We have from Modulus of Product that:
- $\cmod a \cdot \cmod b = \cmod {a b}$
From Complex Modulus is Norm we have that:
- $\forall a \in \C: \cmod a \ge 0$
- $\cmod a = 0 \iff a = 0$
Suppose $a = x + i y \in \Z \sqbrk i$ and $a \ne 0$.
Then either $x \ne 0$ or $y \ne 0$, so either $x^2 \ge 1$ or $y^2 \ge 1$.
So $\cmod a^2 \ge 1$.
If also $b \in \Z \sqbrk i, b \ne 0$, then:
- $\map \nu {a b} = \cmod {a b}^2 \ge \cmod a^2 = \map \nu a$
Now, consider $x, y \in Z \sqbrk i$ with $y \ne 0$.

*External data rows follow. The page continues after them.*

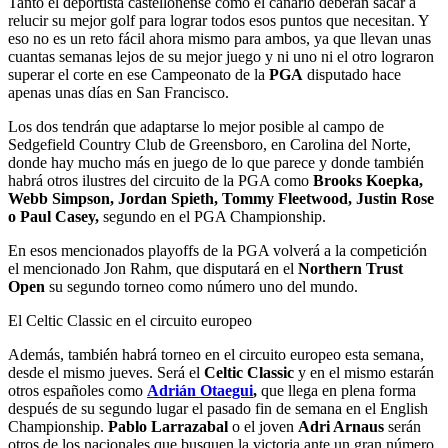
Tanto el deportista castellonense como el canario deberán sacar a
relucir su mejor golf para lograr todos esos puntos que necesitan. Y
eso no es un reto fácil ahora mismo para ambos, ya que llevan unas
cuantas semanas lejos de su mejor juego y ni uno ni el otro lograron
superar el corte en ese Campeonato de la
PGA
disputado hace
apenas unas días en San Francisco.
Los dos tendrán que adaptarse lo mejor posible al campo de
Sedgefield Country Club de Greensboro, en Carolina del Norte,
donde hay mucho más en juego de lo que parece y donde también
habrá otros ilustres del circuito de la PGA como
Brooks Koepka,
Webb Simpson, Jordan Spieth, Tommy Fleetwood, Justin Rose
o Paul Casey,
segundo en el PGA Championship.
En esos mencionados playoffs de la PGA volverá a la competición
el mencionado Jon Rahm, que disputará en el
Northern Trust
Open
su segundo torneo como número uno del mundo.
El Celtic Classic en el circuito europeo
Además, también habrá torneo en el circuito europeo esta semana,
desde el mismo jueves. Será el
Celtic Classic
y en el mismo estarán
otros españoles como
Adrián Otaegui
,
que llega en plena forma
después de su segundo lugar el pasado fin de semana en el English
Championship.
Pablo Larrazabal
o el joven
Adri Arnaus
serán
otros de los nacionales que busquen la victoria ante un gran número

We want to find $q, r \in Z \sqbrk i$ such that $x = q y + r$ and $\map \nu r < \map \nu y$.
Note that this means we want $r = y \paren {\dfrac x y - q}$ where $\dfrac x y$ is complex but not necessarily Gaussian.
Consider the complex number $p = \dfrac x y = p_r + i p_i$.

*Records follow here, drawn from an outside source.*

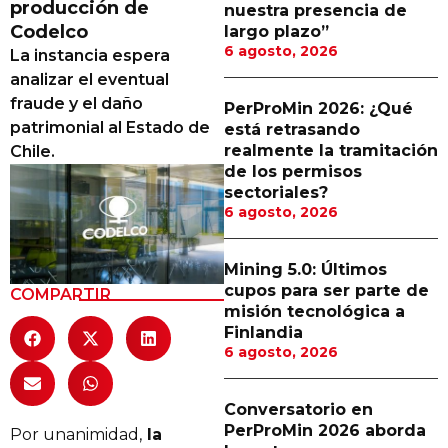
producción de
nuestra presencia de
Proveedores
Codelco
largo plazo”
6 agosto, 2026
La instancia espera
Canal Digital
analizar el eventual
Columnas de Opinión
fraude y el daño
PerProMin 2026: ¿Qué
patrimonial al Estado de
está retrasando
Designaciones
realmente la tramitación
Chile.
de los permisos
Calendario de Eventos
sectoriales?
6 agosto, 2026
Revistas Digital
Siguenos
Mining 5.0: Últimos
cupos para ser parte de
COMPARTIR
misión tecnológica a
Finlandia
6 agosto, 2026
Conversatorio en
PerProMin 2026 aborda
Por unanimidad,
la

We extend $\nu$ to the complex numbers and define $\nu: \C \to \C$ as:
- $\forall z \in \C: \map \nu z = \cmod z^2$
Let $q = q_r + i q_i$ be the Gaussian integer such that:
- $\map \nu {p - q} = \cmod {p - q}^2 = \paren {p_r - q_r}^2 + \paren {p_i - q_i}^2$
is minimal.
That is, $q_r$ is the nearest integer to $p_r$ and $q_i$ is the nearest integer to $p_i$.

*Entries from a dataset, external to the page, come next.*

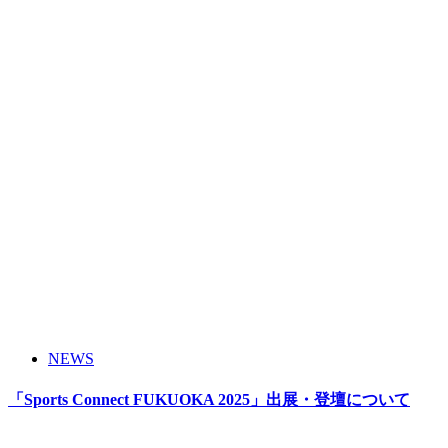
NEWS
「Sports Connect FUKUOKA 2025」出展・登壇について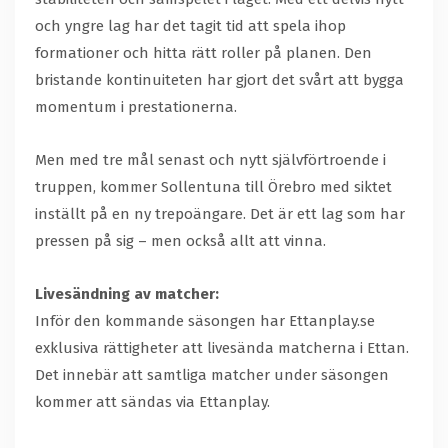
och yngre lag har det tagit tid att spela ihop
formationer och hitta rätt roller på planen. Den
bristande kontinuiteten har gjort det svårt att bygga
momentum i prestationerna.
Men med tre mål senast och nytt självförtroende i
truppen, kommer Sollentuna till Örebro med siktet
inställt på en ny trepoängare. Det är ett lag som har
pressen på sig – men också allt att vinna.
Livesändning av matcher:
Inför den kommande säsongen har Ettanplay.se
exklusiva rättigheter att livesända matcherna i Ettan.
Det innebär att samtliga matcher under säsongen
kommer att sändas via Ettanplay.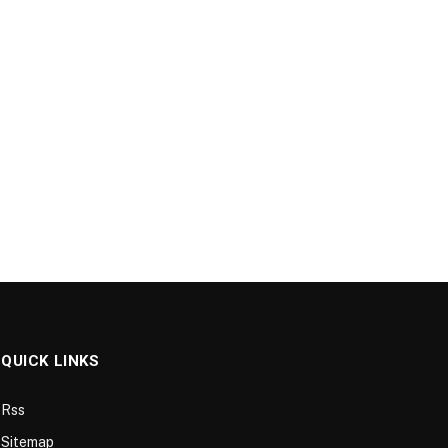
QUICK LINKS
Rss
Sitemap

A given real number can be at a distance at most $1/2$ from an integer, so it follows that:
- $(1): \quad \map \nu {p - q} \le \paren {\dfrac 1 2}^2 + \paren {\dfrac 1 2}^2 = \dfrac 1 2$
Now by Complex Modulus is Norm, for any two complex numbers $z_1, z_2$ we have:
- $\map \nu {z_1 z_2} = \map \nu {z_1} \, \map \nu {z_2}$
Thus we obtain:
\(\ds \map \nu {y \paren {p - q} }\) | \(=\) | \(\ds \map \nu y \, \map \nu {p - q}\) | ||||||||||||
\(\ds \) | \(\le\) | \(\ds \dfrac {\map \nu y} 2\) | by $(1)$ | |||||||||||
\(\ds \) | \(<\) | \(\ds \map \nu y\) | since $\map \nu y \ne 0$ |
On the other hand:
\(\ds \map \nu {y \paren {p - q} }\) | \(=\) | \(\ds \map \nu {y \paren {\frac x y - q} }\) | ||||||||||||
\(\ds \) | \(=\) | \(\ds \map \nu {x - y q}\) |
So letting $r = x - y q$ we have $\map \nu r < \map \nu y$.
Moreover we trivially have $x = q y + r$.
Thus $\Z \sqbrk i$ is a Euclidean domain.
$\blacksquare$